▶ [TASK DESCRIPTION]: Retype only what runs from the first line of the records to the line with "rs79272390 rs13011264 rs2999158", inclusive, and no pictures.

[Dataset entries]
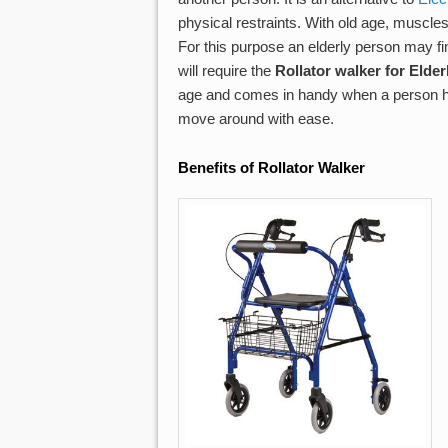
physical restraints. With old age, muscl
For this purpose an elderly person may fin
will require the
Rollator walker for Elder
age and comes in handy when a person has 
move around with ease.
Benefits of Rollator
Walker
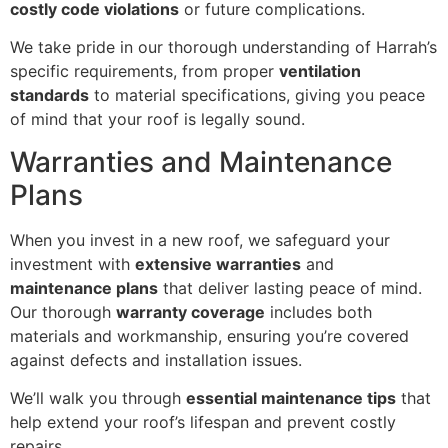
costly code violations
or future complications.
We take pride in our thorough understanding of Harrah’s
specific requirements, from proper
ventilation
standards
to material specifications, giving you peace
of mind that your roof is legally sound.
Warranties and Maintenance
Plans
When you invest in a new roof, we safeguard your
investment with
extensive warranties
and
maintenance plans
that deliver lasting peace of mind.
Our thorough
warranty coverage
includes both
materials and workmanship, ensuring you’re covered
against defects and installation issues.
We’ll walk you through
essential maintenance tips
that
help extend your roof’s lifespan and prevent costly
repairs.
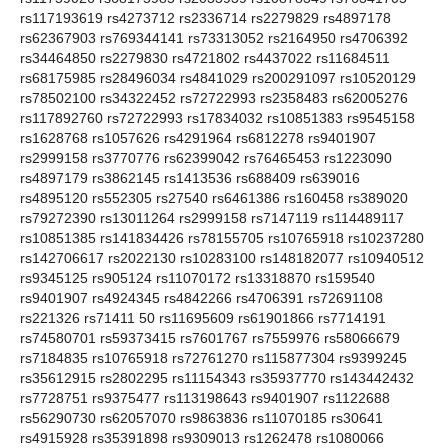
rs117193619 rs4273712 rs2336714 rs2279829 rs4897178
rs62367903 rs769344141 rs73313052 rs2164950 rs4706392
rs34464850 rs2279830 rs4721802 rs4437022 rs11684511
rs68175985 rs28496034 rs4841029 rs200291097 rs10520129
rs78502100 rs34322452 rs72722993 rs2358483 rs62005276
rs117892760 rs72722993 rs17834032 rs10851383 rs9545158
rs1628768 rs1057626 rs4291964 rs6812278 rs9401907
rs2999158 rs3770776 rs62399042 rs76465453 rs1223090
rs4897179 rs3862145 rs1413536 rs688409 rs639016
rs4895120 rs552305 rs27540 rs6461386 rs160458 rs389020
rs79272390 rs13011264 rs2999158 rs7147119 rs114489117
rs10851385 rs141834426 rs78155705 rs10765918 rs10237280
rs142706617 rs2022130 rs10283100 rs148182077 rs10940512
rs9345125 rs905124 rs11070172 rs13318870 rs159540
rs9401907 rs4924345 rs4842266 rs4706391 rs72691108
rs221326 rs71411 50 rs11695609 rs61901866 rs7714191
rs74580701 rs59373415 rs7601767 rs7559976 rs58066679
rs7184835 rs10765918 rs72761270 rs115877304 rs9399245
rs35612915 rs2802295 rs11154343 rs35937770 rs143442432
rs7728751 rs9375477 rs113198643 rs9401907 rs1122688
rs56290730 rs62057070 rs9863836 rs11070185 rs30641
rs4915928 rs35391898 rs9309013 rs1262478 rs1080066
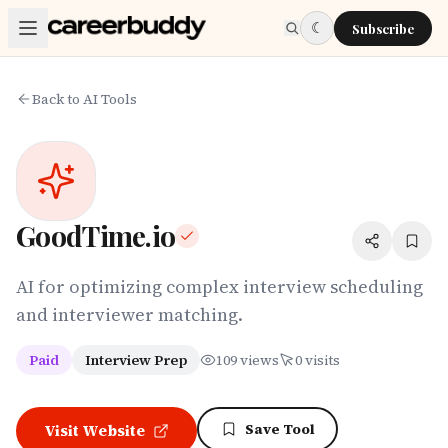
Skip to main content
☾
Subscribe
Back to AI Tools
GoodTime.io
AI for optimizing complex interview scheduling
and interviewer matching.
Paid
Interview Prep
109
views
0
visits
Save Tool
Visit Website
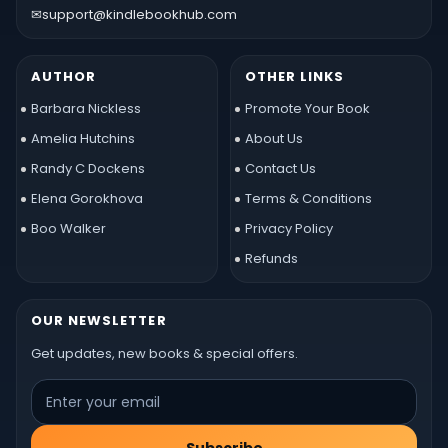
✉
support@kindlebookhub.com
AUTHOR
OTHER LINKS
Barbara Nickless
Promote Your Book
Amelia Hutchins
About Us
Randy C Dockens
Contact Us
Elena Gorokhova
Terms & Conditions
Boo Walker
Privacy Policy
Refunds
OUR NEWSLETTER
Get updates, new books & special offers.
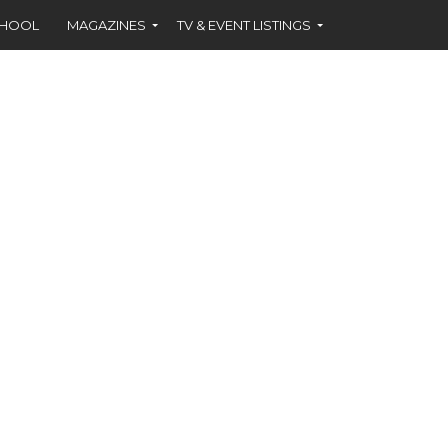
CHOOL
MAGAZINES
TV & EVENT LISTINGS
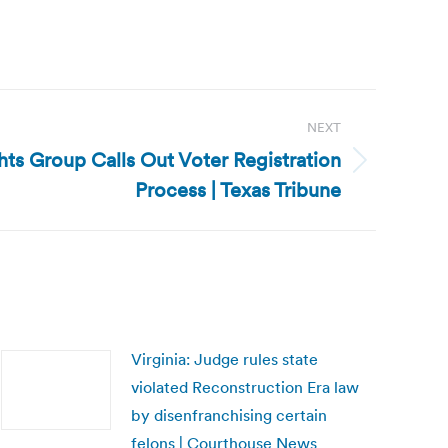
NEXT
ghts Group Calls Out Voter Registration
Process | Texas Tribune
Virginia: Judge rules state
violated Reconstruction Era law
by disenfranchising certain
felons | Courthouse News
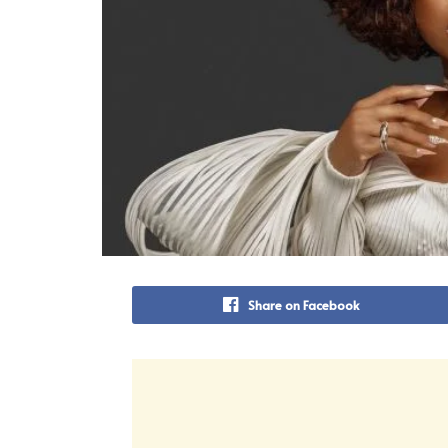
Share on Facebook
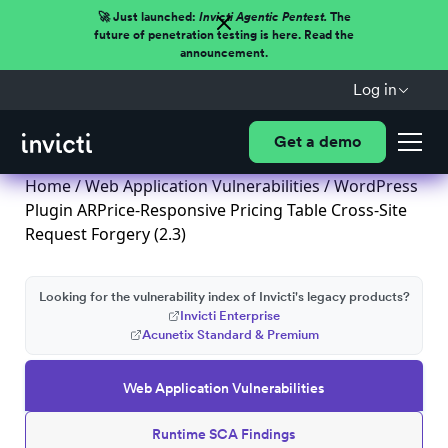
🚀 Just launched:
Invicti Agentic Pentest.
The
future of penetration testing is here. Read the
announcement.
Log in
Get a demo
Home
/
Web Application Vulnerabilities
/ WordPress
Plugin ARPrice-Responsive Pricing Table Cross-Site
Request Forgery (2.3)
Looking for the vulnerability index of Invicti's legacy products?
Invicti Enterprise
Acunetix Standard & Premium
Web Application Vulnerabilities
Runtime SCA Findings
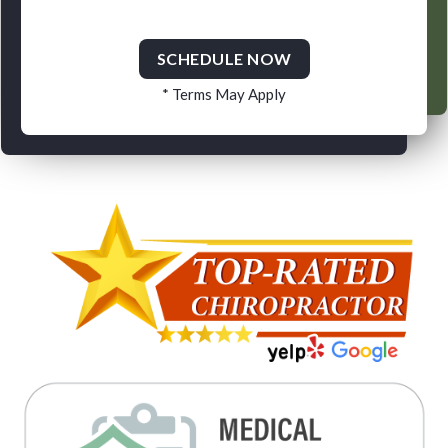
SCHEDULE NOW
* Terms May Apply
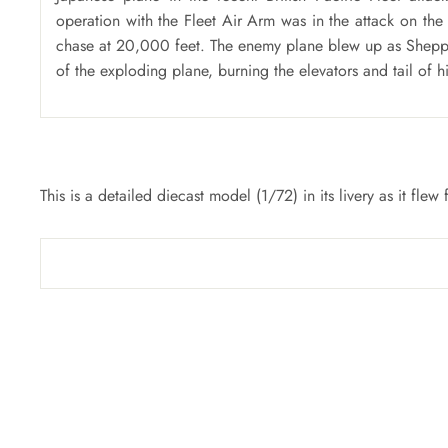
operation with the Fleet Air Arm was in the attack on the
chase at 20,000 feet. The enemy plane blew up as Sheppar
of the exploding plane, burning the elevators and tail of hi
This is a detailed diecast model (1/72) in its livery as it f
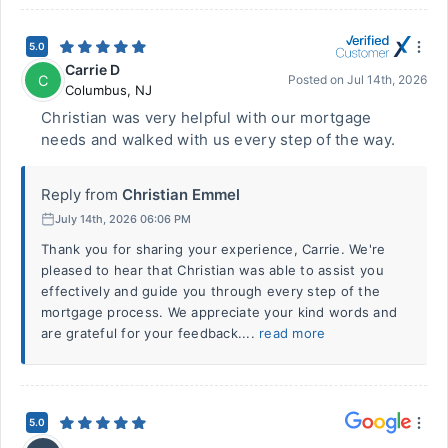
5.0
Carrie D
C
Posted on
Jul 14th, 2026
Columbus
,
NJ
Christian was very helpful with our mortgage
needs and walked with us every step of the way.
Reply from
Christian Emmel
July 14th, 2026 06:06 PM
Thank you for sharing your experience, Carrie. We're
pleased to hear that Christian was able to assist you
effectively and guide you through every step of the
mortgage process. We appreciate your kind words and
are grateful for your feedback....
read more
5.0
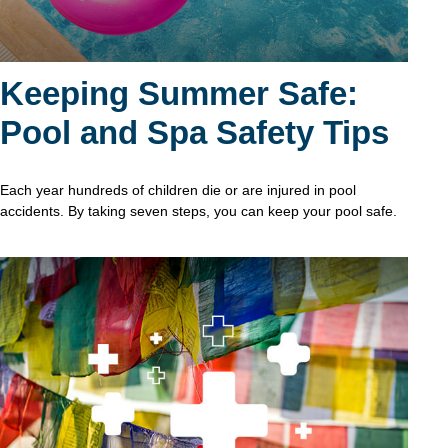
Keeping Summer Safe:
Pool and Spa Safety Tips
Each year hundreds of children die or are injured in pool
accidents. By taking seven steps, you can keep your pool safe.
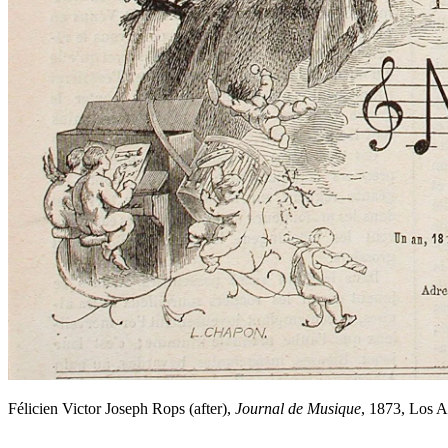
Félicien Victor Joseph Rops (after),
Journal de Musique
, 1873, Los 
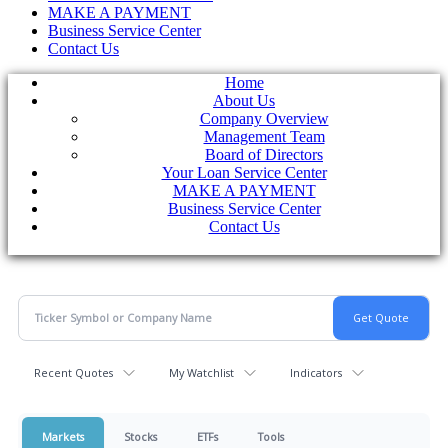
MAKE A PAYMENT
Business Service Center
Contact Us
Home
About Us
Company Overview
Management Team
Board of Directors
Your Loan Service Center
MAKE A PAYMENT
Business Service Center
Contact Us
Recent Quotes
My Watchlist
Indicators
Markets
Stocks
ETFs
Tools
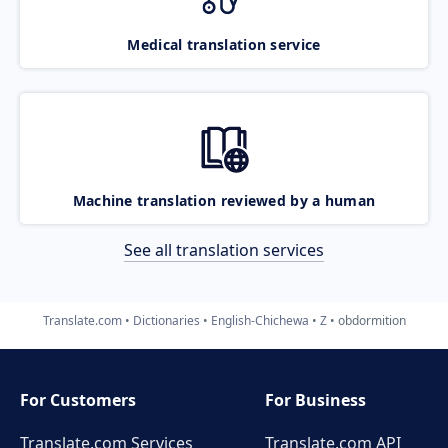
Medical translation service
Machine translation reviewed by a human
See all translation services
Translate.com
Dictionaries
English-Chichewa
Z
obdormition
For Customers
For Business
Translate.com Services
Translate.com
API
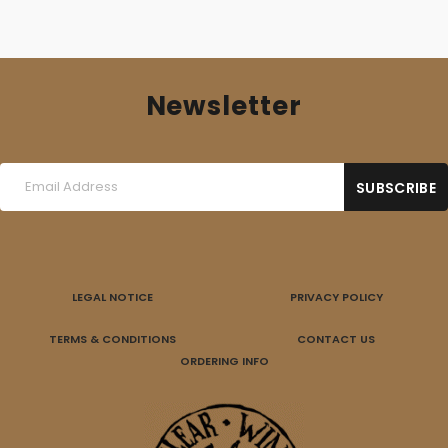
Newsletter
LEGAL NOTICE
PRIVACY POLICY
TERMS & CONDITIONS
CONTACT US
ORDERING INFO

▶ [RESPONSE TO THIS EXERCISE]:
physical restraints. With old age, muscl
For this purpose an elderly person may fin
will require the
Rollator walker for Elder
age and comes in handy when a person has 
move around with ease.
Benefits of Rollator
Walker
costly code violations
or future complications.
We take pride in our thorough understanding of Harrah’s
specific requirements, from proper
ventilation
standards
to material specifications, giving you peace
of mind that your roof is legally sound.
Warranties and Maintenance
Plans
When you invest in a new roof, we safeguard your
investment with
extensive warranties
and
maintenance plans
that deliver lasting peace of mind.
Our thorough
warranty coverage
includes both
materials and workmanship, ensuring you’re covered
against defects and installation issues.
We’ll walk you through
essential maintenance tips
that
help extend your roof’s lifespan and prevent costly
repairs.
rs117193619 rs4273712 rs2336714 rs2279829 rs4897178
rs62367903 rs769344141 rs73313052 rs2164950 rs4706392
rs34464850 rs2279830 rs4721802 rs4437022 rs11684511
rs68175985 rs28496034 rs4841029 rs200291097 rs10520129
rs78502100 rs34322452 rs72722993 rs2358483 rs62005276
rs117892760 rs72722993 rs17834032 rs10851383 rs9545158
rs1628768 rs1057626 rs4291964 rs6812278 rs9401907
rs2999158 rs3770776 rs62399042 rs76465453 rs1223090
rs4897179 rs3862145 rs1413536 rs688409 rs639016
rs4895120 rs552305 rs27540 rs6461386 rs160458 rs389020
rs79272390 rs13011264 rs2999158 rs7147119 rs114489117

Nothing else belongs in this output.